La décision est très caractéristique des méthodes du Conseil d'Etat. D'abord se présenter comme le protecteur des libertés en consacrant une liberté nouvelle ou un principe libéral, apport jurisprudentiel qui sera mis en exergue dans le communiqué de presse diffusé par le Conseil, texte repris dans différents médias. Ensuite, écarter la demande de référé, au motif qu'il n'y a pas lieu d'appliquer de manière positive le principe nouveau, dans la situation d'espèce. Le demandeur voit sa demande rejetée, mais il repart avec une satisfaction morale.
Le défaut d'urgence
Dans le cas présent, le juge des référés du tribunal administratif avait déjà écarté la demande, le 5 janvier 2021, en invoquant le défaut d'urgence. Et il est vrai que les journalistes ne mentionnaient pas d'intervention imminente en vue d'une évacuation, à laquelle ils auraient désiré assister. Le juge des référés du Conseil d'Etat aurait pu reprendre le même motif, car les journalistes n'ont guère modifié leur demande, se bornant à affirmer que "des évacuations de campements sont régulièrement organisées chaque semaine et que des entraves sont systématiquement opposées aux journalistes".

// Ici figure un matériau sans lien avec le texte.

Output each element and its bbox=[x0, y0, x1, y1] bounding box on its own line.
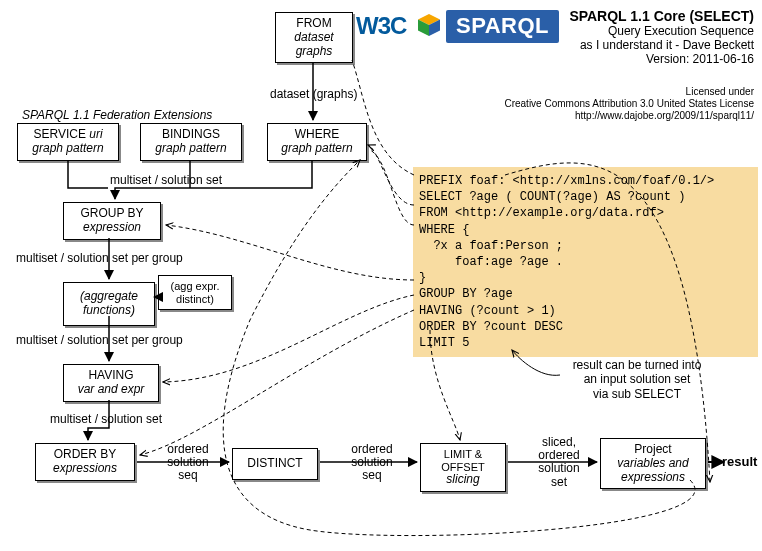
having-title: HAVING bbox=[70, 369, 152, 383]
header-block: SPARQL 1.1 Core (SELECT) Query Execution… bbox=[569, 8, 754, 66]
service-title-text: SERVICE bbox=[33, 127, 89, 141]
header-version: Version: 2011-06-16 bbox=[569, 52, 754, 66]
label-ordered-seq-1: orderedsolutionseq bbox=[158, 443, 218, 483]
project-box: Project variables and expressions bbox=[600, 438, 706, 489]
orderby-subtitle: expressions bbox=[42, 462, 128, 476]
limit-offset-box: LIMIT & OFFSET slicing bbox=[420, 443, 506, 492]
sub-select-annotation: result can be turned intoan input soluti… bbox=[552, 358, 722, 401]
bindings-subtitle: graph pattern bbox=[147, 142, 235, 156]
federation-extensions-label: SPARQL 1.1 Federation Extensions bbox=[22, 109, 212, 122]
code-l5: ?x a foaf:Person ; bbox=[419, 239, 563, 253]
ordered-seq-text-2: orderedsolutionseq bbox=[351, 442, 392, 482]
code-l1: PREFIX foaf: <http://xmlns.com/foaf/0.1/… bbox=[419, 174, 714, 188]
having-box: HAVING var and expr bbox=[63, 364, 159, 402]
w3c-logo: W3C bbox=[356, 12, 406, 40]
aggregate-note-l1: (agg expr. bbox=[171, 280, 220, 292]
code-l3: FROM <http://example.org/data.rdf> bbox=[419, 206, 664, 220]
from-title: FROM bbox=[282, 17, 346, 31]
aggregate-label: (aggregate functions) bbox=[70, 287, 148, 321]
label-ms-2: multiset / solution set bbox=[50, 413, 162, 426]
code-l7: } bbox=[419, 271, 426, 285]
cube-icon bbox=[418, 14, 440, 36]
label-ms-per-group-2: multiset / solution set per group bbox=[16, 334, 183, 347]
groupby-subtitle: expression bbox=[70, 221, 154, 235]
sliced-seq-text: sliced,orderedsolutionset bbox=[538, 435, 579, 489]
sparql-text: SPARQL bbox=[456, 13, 549, 38]
code-l8: GROUP BY ?age bbox=[419, 287, 513, 301]
limit-title: LIMIT & OFFSET bbox=[427, 448, 499, 473]
project-subtitle: variables and expressions bbox=[607, 457, 699, 485]
code-l9: HAVING (?count > 1) bbox=[419, 304, 556, 318]
label-ordered-seq-2: orderedsolutionseq bbox=[342, 443, 402, 483]
groupby-title: GROUP BY bbox=[70, 207, 154, 221]
from-box: FROM dataset graphs bbox=[275, 12, 353, 63]
code-l10: ORDER BY ?count DESC bbox=[419, 320, 563, 334]
sub-select-text: result can be turned intoan input soluti… bbox=[573, 358, 702, 401]
w3c-text: W3C bbox=[356, 12, 406, 39]
from-subtitle: dataset graphs bbox=[282, 31, 346, 59]
orderby-box: ORDER BY expressions bbox=[35, 443, 135, 481]
project-title: Project bbox=[607, 443, 699, 457]
sparql-badge: SPARQL bbox=[446, 10, 559, 43]
ordered-seq-text-1: orderedsolutionseq bbox=[167, 442, 208, 482]
label-ms-per-group-1: multiset / solution set per group bbox=[16, 252, 183, 265]
license-block: Licensed under Creative Commons Attribut… bbox=[504, 86, 754, 122]
distinct-title: DISTINCT bbox=[239, 457, 311, 471]
sparql-code-example: PREFIX foaf: <http://xmlns.com/foaf/0.1/… bbox=[413, 167, 758, 357]
code-l2: SELECT ?age ( COUNT(?age) AS ?count ) bbox=[419, 190, 685, 204]
result-label: result bbox=[722, 454, 757, 469]
label-sliced-seq: sliced,orderedsolutionset bbox=[530, 436, 588, 489]
bindings-title: BINDINGS bbox=[147, 128, 235, 142]
distinct-box: DISTINCT bbox=[232, 448, 318, 480]
service-title: SERVICE uri bbox=[24, 128, 112, 142]
label-dataset-graphs: dataset (graphs) bbox=[270, 88, 357, 101]
license-line1: Licensed under bbox=[504, 86, 754, 98]
limit-subtitle: slicing bbox=[427, 473, 499, 487]
groupby-box: GROUP BY expression bbox=[63, 202, 161, 240]
aggregate-note-box: (agg expr. distinct) bbox=[158, 275, 232, 310]
where-title: WHERE bbox=[274, 128, 360, 142]
orderby-title: ORDER BY bbox=[42, 448, 128, 462]
header-credit: as I understand it - Dave Beckett bbox=[569, 38, 754, 52]
header-subtitle: Query Execution Sequence bbox=[569, 24, 754, 38]
license-line2: Creative Commons Attribution 3.0 United … bbox=[504, 98, 754, 110]
code-l4: WHERE { bbox=[419, 223, 469, 237]
code-l11: LIMIT 5 bbox=[419, 336, 469, 350]
where-box: WHERE graph pattern bbox=[267, 123, 367, 161]
service-subtitle: graph pattern bbox=[24, 142, 112, 156]
having-subtitle: var and expr bbox=[70, 383, 152, 397]
aggregate-note-l2: distinct) bbox=[176, 293, 214, 305]
bindings-box: BINDINGS graph pattern bbox=[140, 123, 242, 161]
service-box: SERVICE uri graph pattern bbox=[17, 123, 119, 161]
service-title-italic: uri bbox=[89, 127, 102, 141]
header-title: SPARQL 1.1 Core (SELECT) bbox=[569, 8, 754, 24]
label-ms-1: multiset / solution set bbox=[110, 174, 222, 187]
aggregate-box: (aggregate functions) bbox=[63, 282, 155, 326]
code-l6: foaf:age ?age . bbox=[419, 255, 563, 269]
license-line3: http://www.dajobe.org/2009/11/sparql11/ bbox=[504, 110, 754, 122]
where-subtitle: graph pattern bbox=[274, 142, 360, 156]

C'est sans doute vrai, mais il n'en demeure pas moins que le référé-liberté est difficilement applicable dans ce cas. Les journalistes demandent en effet au juge des référés de leur garantir une liberté d'accès à des opérations qui ne sont pas encore prévues et qui demeurent donc largement hypothétiques. Il est alors difficile de considérer, au sens de l'article L 521-2 du code de la justice administrative que l'administration a déjà porté "dans l'exercice d'un de ses pouvoirs, une
atteinte grave et manifestement illégale" à une liberté fondamentale. Puisque l'évacuation est hypothétique, l'atteinte aux libertés l'est également, et l'urgence de la situation ne saute pas aux yeux.

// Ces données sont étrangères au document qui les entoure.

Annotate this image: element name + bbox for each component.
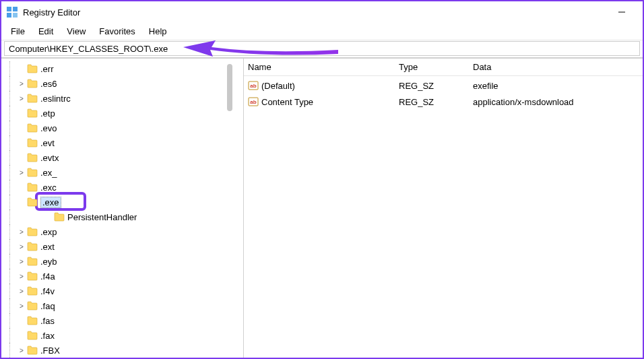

Le juge des référés du Conseil d'Etat écarte pourtant cette analyse simple qui avait été celle du tribunal administratif. Il préfère rendre une décision plus satisfaisante, à la fois pour les requérants qui remportent une petite victoire symbolique et pour l'image du Conseil d'Etat lui-même.
Chanson des journalistes de Grande-Synthe
Non, je ne vois rien. Les Problèmes. 1965
La liberté de presse
La doctrine a effectivement salué la décision, car c'est la première fois que la liberté de presse est consacrée comme une liberté fondamentale au sens de l'article L 521-2 du code de la justice administrative, susceptible donc de donner lieu à un référé-liberté. Ne s'agit-il pas d'une formidable avancée dans la protection des libertés ?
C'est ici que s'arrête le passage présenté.